But I cry so much! It bothers me sometimes. I remember when Henry, the man Mother married after Dad died, cried at a birthday party we gave him. Forrest, my husband, said, “Don’t be a baby.” It made me sad that he said such an unfeeling thing; And I hope Henry didn’t hear him. Having worked with the elderly, I knew, from experience, that older people tear up more easily than the young. There are exceptions, of course. One obvious reason for this, I think, is that by the time you reach those elder years, you’ve had countless losses and gone through many changes. And, I believe, we are also grieving our own coming deaths. Every time someone I care about dies, I feel a little closer to that day.

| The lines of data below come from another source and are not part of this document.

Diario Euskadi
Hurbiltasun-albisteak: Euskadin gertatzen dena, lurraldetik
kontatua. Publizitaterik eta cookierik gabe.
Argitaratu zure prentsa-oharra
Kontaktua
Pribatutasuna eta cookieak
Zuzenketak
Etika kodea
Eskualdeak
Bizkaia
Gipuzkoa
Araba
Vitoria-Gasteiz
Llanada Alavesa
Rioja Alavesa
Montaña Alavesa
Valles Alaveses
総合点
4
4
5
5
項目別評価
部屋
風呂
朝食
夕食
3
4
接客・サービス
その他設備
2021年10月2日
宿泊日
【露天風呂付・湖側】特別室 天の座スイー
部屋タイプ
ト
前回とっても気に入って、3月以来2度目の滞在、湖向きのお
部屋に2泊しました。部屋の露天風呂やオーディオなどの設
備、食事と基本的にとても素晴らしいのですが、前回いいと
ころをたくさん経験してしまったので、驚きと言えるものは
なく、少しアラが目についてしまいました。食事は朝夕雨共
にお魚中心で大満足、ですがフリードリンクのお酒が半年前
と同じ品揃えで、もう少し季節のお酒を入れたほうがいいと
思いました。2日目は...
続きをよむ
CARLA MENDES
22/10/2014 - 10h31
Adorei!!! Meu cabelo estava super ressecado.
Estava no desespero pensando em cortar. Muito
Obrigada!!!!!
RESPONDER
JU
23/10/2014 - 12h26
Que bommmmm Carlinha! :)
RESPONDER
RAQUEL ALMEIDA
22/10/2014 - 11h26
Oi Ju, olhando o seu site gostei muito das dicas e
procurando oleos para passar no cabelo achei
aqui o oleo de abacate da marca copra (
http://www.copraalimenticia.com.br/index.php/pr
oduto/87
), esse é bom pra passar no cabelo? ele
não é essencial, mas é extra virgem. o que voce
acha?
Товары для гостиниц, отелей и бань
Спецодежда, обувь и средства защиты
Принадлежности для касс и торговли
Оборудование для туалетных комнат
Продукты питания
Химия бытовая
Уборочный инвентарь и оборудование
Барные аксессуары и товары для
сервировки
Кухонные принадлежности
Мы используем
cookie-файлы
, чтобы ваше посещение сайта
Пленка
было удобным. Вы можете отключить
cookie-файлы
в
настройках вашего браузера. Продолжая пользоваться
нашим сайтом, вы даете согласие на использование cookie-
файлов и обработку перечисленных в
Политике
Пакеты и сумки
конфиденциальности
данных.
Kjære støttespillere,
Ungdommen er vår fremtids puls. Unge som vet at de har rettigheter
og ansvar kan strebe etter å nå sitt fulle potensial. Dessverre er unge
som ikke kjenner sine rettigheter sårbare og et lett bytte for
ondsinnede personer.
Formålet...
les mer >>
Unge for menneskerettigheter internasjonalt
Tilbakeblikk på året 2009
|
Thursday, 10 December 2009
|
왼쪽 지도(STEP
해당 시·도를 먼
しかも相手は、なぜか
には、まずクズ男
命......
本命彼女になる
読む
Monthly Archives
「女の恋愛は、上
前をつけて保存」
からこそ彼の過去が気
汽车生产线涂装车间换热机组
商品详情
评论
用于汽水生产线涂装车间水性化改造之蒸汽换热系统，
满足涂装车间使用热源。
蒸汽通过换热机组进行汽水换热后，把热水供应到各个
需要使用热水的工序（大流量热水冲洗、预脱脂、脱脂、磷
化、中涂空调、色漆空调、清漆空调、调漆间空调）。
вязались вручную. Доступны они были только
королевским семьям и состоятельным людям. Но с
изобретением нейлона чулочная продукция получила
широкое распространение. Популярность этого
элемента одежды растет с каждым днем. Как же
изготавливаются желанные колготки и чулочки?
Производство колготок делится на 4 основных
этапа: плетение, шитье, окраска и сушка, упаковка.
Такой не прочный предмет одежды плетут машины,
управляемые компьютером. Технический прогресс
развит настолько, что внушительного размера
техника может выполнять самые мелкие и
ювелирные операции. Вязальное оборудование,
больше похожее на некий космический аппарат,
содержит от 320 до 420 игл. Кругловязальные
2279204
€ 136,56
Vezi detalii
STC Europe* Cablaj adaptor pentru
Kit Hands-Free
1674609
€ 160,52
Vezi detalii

Tonight, watching Christmas in Rockefeller Center on TV, I had to change the channel. So many memories attached to the songs. Happier times, when we were all here enjoying the season together. I haven’t put up a tree since Scott died thirteen years ago. My only two grandchildren, both adopted, live in Connecticut; I live in Missouri. We don’t have much contact since John, my son (their dad} died. Sadly, Christmas and many other holidays, are just times for me to get through. Giving to others, especially the needy, helps, but, still, the heart of Christmas is missing for me. And many others.
This may seem like a contradiction to what I said about the elderly being compassionate, understanding and loving because of their losses. And I guess it is. Much of my life, and feelings, are contradictory. I’m trying to put it all together so I can feel whole again.